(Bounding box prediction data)

------------------------------------------------

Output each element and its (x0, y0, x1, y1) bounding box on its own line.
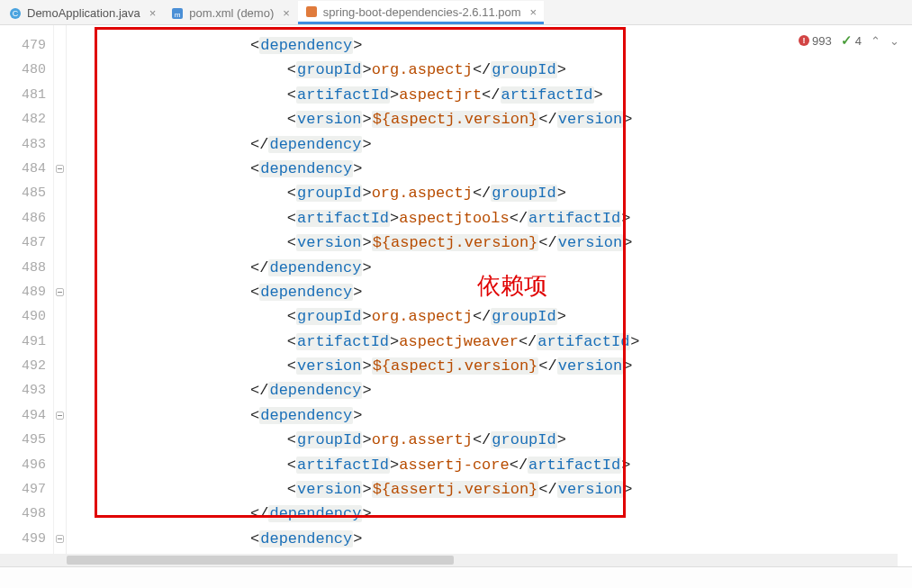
code-line[interactable]: <artifactId>assertj-core</artifactId> (67, 453, 912, 477)
line-number[interactable]: 499 (0, 527, 66, 551)
horizontal-scrollbar[interactable] (0, 554, 898, 566)
code-line[interactable]: <dependency> (67, 33, 912, 58)
code-line[interactable]: <groupId>org.aspectj</groupId> (67, 304, 912, 329)
tab-pom-xml[interactable]: m pom.xml (demo) × (164, 1, 297, 24)
svg-text:C: C (13, 9, 19, 18)
code-line[interactable]: <artifactId>aspectjweaver</artifactId> (67, 330, 912, 354)
close-icon[interactable]: × (283, 7, 290, 19)
code-line[interactable]: <artifactId>aspectjrt</artifactId> (67, 83, 912, 107)
error-icon: ! (799, 35, 809, 46)
code-line[interactable]: <version>${aspectj.version}</version> (67, 354, 912, 378)
line-number[interactable]: 484 (0, 157, 66, 181)
errors-indicator[interactable]: ! 993 (799, 34, 832, 48)
code-line[interactable]: </dependency> (67, 256, 912, 280)
code-line[interactable]: <dependency> (67, 527, 912, 551)
line-number[interactable]: 485 (0, 181, 66, 205)
code-line[interactable]: </dependency> (67, 378, 912, 403)
line-number[interactable]: 494 (0, 403, 66, 428)
check-icon: ✓ (841, 32, 853, 49)
line-number[interactable]: 479 (0, 33, 66, 58)
line-number[interactable]: 491 (0, 330, 66, 354)
line-number[interactable]: 487 (0, 231, 66, 255)
line-number[interactable]: 493 (0, 378, 66, 403)
line-number[interactable]: 486 (0, 206, 66, 231)
line-number[interactable]: 480 (0, 58, 66, 82)
tab-label: spring-boot-dependencies-2.6.11.pom (323, 5, 521, 19)
warnings-count: 4 (855, 34, 862, 48)
svg-text:m: m (175, 10, 181, 18)
line-number[interactable]: 497 (0, 477, 66, 502)
code-line[interactable]: <version>${aspectj.version}</version> (67, 231, 912, 255)
breadcrumb-bar[interactable] (0, 566, 912, 588)
svg-rect-4 (306, 6, 317, 17)
code-line[interactable]: </dependency> (67, 502, 912, 526)
code-line[interactable]: <artifactId>aspectjtools</artifactId> (67, 206, 912, 231)
line-number[interactable]: 481 (0, 83, 66, 107)
inspection-chevron-down-icon[interactable]: ⌄ (889, 34, 899, 48)
errors-count: 993 (812, 34, 832, 48)
tab-label: pom.xml (demo) (189, 6, 274, 20)
editor-tabs-bar: C DemoApplication.java × m pom.xml (demo… (0, 0, 912, 25)
code-line[interactable]: <version>${aspectj.version}</version> (67, 107, 912, 131)
code-line[interactable]: <groupId>org.assertj</groupId> (67, 428, 912, 452)
line-number[interactable]: 496 (0, 453, 66, 477)
close-icon[interactable]: × (530, 6, 537, 18)
code-line[interactable]: <dependency> (67, 157, 912, 181)
line-number-gutter[interactable]: 4794804814824834844854864874884894904914… (0, 25, 67, 565)
code-line[interactable]: <groupId>org.aspectj</groupId> (67, 58, 912, 82)
line-number[interactable]: 488 (0, 256, 66, 280)
line-number[interactable]: 495 (0, 428, 66, 452)
line-number[interactable]: 489 (0, 280, 66, 304)
xml-file-icon: m (171, 7, 184, 20)
code-line[interactable]: <dependency> (67, 403, 912, 428)
line-number[interactable]: 482 (0, 107, 66, 131)
line-number[interactable]: 492 (0, 354, 66, 378)
tab-demoapplication[interactable]: C DemoApplication.java × (2, 1, 163, 24)
code-line[interactable]: </dependency> (67, 132, 912, 157)
editor-area: 4794804814824834844854864874884894904914… (0, 25, 912, 565)
scrollbar-thumb[interactable] (67, 556, 454, 565)
tab-label: DemoApplication.java (27, 6, 140, 20)
warnings-indicator[interactable]: ✓ 4 (841, 32, 862, 49)
code-editor[interactable]: <dependency> <groupId>org.aspectj</group… (67, 25, 912, 565)
close-icon[interactable]: × (149, 7, 157, 19)
code-line[interactable]: <version>${assertj.version}</version> (67, 477, 912, 502)
pom-file-icon (305, 5, 318, 18)
tab-spring-boot-deps[interactable]: spring-boot-dependencies-2.6.11.pom × (298, 1, 544, 24)
line-number[interactable]: 490 (0, 304, 66, 329)
code-line[interactable]: <groupId>org.aspectj</groupId> (67, 181, 912, 205)
java-file-icon: C (9, 7, 22, 20)
inspection-chevron-icon[interactable]: ⌃ (871, 34, 880, 48)
code-line[interactable]: <dependency> (67, 280, 912, 304)
inspection-summary[interactable]: ! 993 ✓ 4 ⌃ ⌄ (795, 31, 903, 50)
line-number[interactable]: 483 (0, 132, 66, 157)
line-number[interactable]: 498 (0, 502, 66, 526)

------------------------------------------------

**TASK STATEMENT**
Text only, no pictures: copy every entry exactly.

**RESULT**
Output each element and its (x0, y0, x1, y1) bounding box on its own line.
code-line[interactable]: <artifactId>assertj-core</artifactId> (67, 453, 912, 477)
line-number[interactable]: 499 (0, 527, 66, 551)
horizontal-scrollbar[interactable] (0, 554, 898, 566)
code-line[interactable]: <dependency> (67, 33, 912, 58)
code-line[interactable]: <groupId>org.aspectj</groupId> (67, 304, 912, 329)
tab-pom-xml[interactable]: m pom.xml (demo) × (164, 1, 297, 24)
svg-text:C: C (13, 9, 19, 18)
code-line[interactable]: <artifactId>aspectjweaver</artifactId> (67, 330, 912, 354)
close-icon[interactable]: × (283, 7, 290, 19)
code-line[interactable]: <artifactId>aspectjrt</artifactId> (67, 83, 912, 107)
error-icon: ! (799, 35, 809, 46)
code-line[interactable]: <version>${aspectj.version}</version> (67, 354, 912, 378)
line-number[interactable]: 484 (0, 157, 66, 181)
errors-indicator[interactable]: ! 993 (799, 34, 832, 48)
code-line[interactable]: </dependency> (67, 256, 912, 280)
code-line[interactable]: <dependency> (67, 527, 912, 551)
line-number[interactable]: 485 (0, 181, 66, 205)
code-line[interactable]: </dependency> (67, 378, 912, 403)
line-number[interactable]: 494 (0, 403, 66, 428)
check-icon: ✓ (841, 32, 853, 49)
line-number[interactable]: 479 (0, 33, 66, 58)
line-number[interactable]: 491 (0, 330, 66, 354)
line-number[interactable]: 487 (0, 231, 66, 255)
line-number[interactable]: 493 (0, 378, 66, 403)
line-number[interactable]: 486 (0, 206, 66, 231)
line-number[interactable]: 480 (0, 58, 66, 82)
tab-label: spring-boot-dependencies-2.6.11.pom (323, 5, 521, 19)
warnings-count: 4 (855, 34, 862, 48)
svg-text:m: m (175, 10, 181, 18)
line-number[interactable]: 497 (0, 477, 66, 502)
code-line[interactable]: <version>${aspectj.version}</version> (67, 231, 912, 255)
breadcrumb-bar[interactable] (0, 566, 912, 588)
svg-rect-4 (306, 6, 317, 17)
code-line[interactable]: </dependency> (67, 502, 912, 526)
code-line[interactable]: <artifactId>aspectjtools</artifactId> (67, 206, 912, 231)
line-number[interactable]: 481 (0, 83, 66, 107)
inspection-chevron-down-icon[interactable]: ⌄ (889, 34, 899, 48)
errors-count: 993 (812, 34, 832, 48)
tab-label: pom.xml (demo) (189, 6, 274, 20)
editor-tabs-bar: C DemoApplication.java × m pom.xml (demo… (0, 0, 912, 25)
code-line[interactable]: <version>${aspectj.version}</version> (67, 107, 912, 131)
code-line[interactable]: <groupId>org.assertj</groupId> (67, 428, 912, 452)
line-number[interactable]: 496 (0, 453, 66, 477)
close-icon[interactable]: × (530, 6, 537, 18)
code-line[interactable]: <dependency> (67, 157, 912, 181)
line-number-gutter[interactable]: 4794804814824834844854864874884894904914… (0, 25, 67, 565)
code-line[interactable]: <groupId>org.aspectj</groupId> (67, 58, 912, 82)
line-number[interactable]: 488 (0, 256, 66, 280)
line-number[interactable]: 495 (0, 428, 66, 452)
line-number[interactable]: 489 (0, 280, 66, 304)
xml-file-icon: m (171, 7, 184, 20)
code-line[interactable]: <dependency> (67, 403, 912, 428)
line-number[interactable]: 482 (0, 107, 66, 131)
line-number[interactable]: 492 (0, 354, 66, 378)
tab-demoapplication[interactable]: C DemoApplication.java × (2, 1, 163, 24)
code-line[interactable]: </dependency> (67, 132, 912, 157)
editor-area: 4794804814824834844854864874884894904914… (0, 25, 912, 565)
scrollbar-thumb[interactable] (67, 556, 454, 565)
tab-label: DemoApplication.java (27, 6, 140, 20)
warnings-indicator[interactable]: ✓ 4 (841, 32, 862, 49)
code-editor[interactable]: <dependency> <groupId>org.aspectj</group… (67, 25, 912, 565)
close-icon[interactable]: × (149, 7, 157, 19)
code-line[interactable]: <version>${assertj.version}</version> (67, 477, 912, 502)
pom-file-icon (305, 5, 318, 18)
tab-spring-boot-deps[interactable]: spring-boot-dependencies-2.6.11.pom × (298, 1, 544, 24)
line-number[interactable]: 490 (0, 304, 66, 329)
code-line[interactable]: <groupId>org.aspectj</groupId> (67, 181, 912, 205)
java-file-icon: C (9, 7, 22, 20)
inspection-chevron-icon[interactable]: ⌃ (871, 34, 880, 48)
code-line[interactable]: <dependency> (67, 280, 912, 304)
inspection-summary[interactable]: ! 993 ✓ 4 ⌃ ⌄ (795, 31, 903, 50)
line-number[interactable]: 483 (0, 132, 66, 157)
line-number[interactable]: 498 (0, 502, 66, 526)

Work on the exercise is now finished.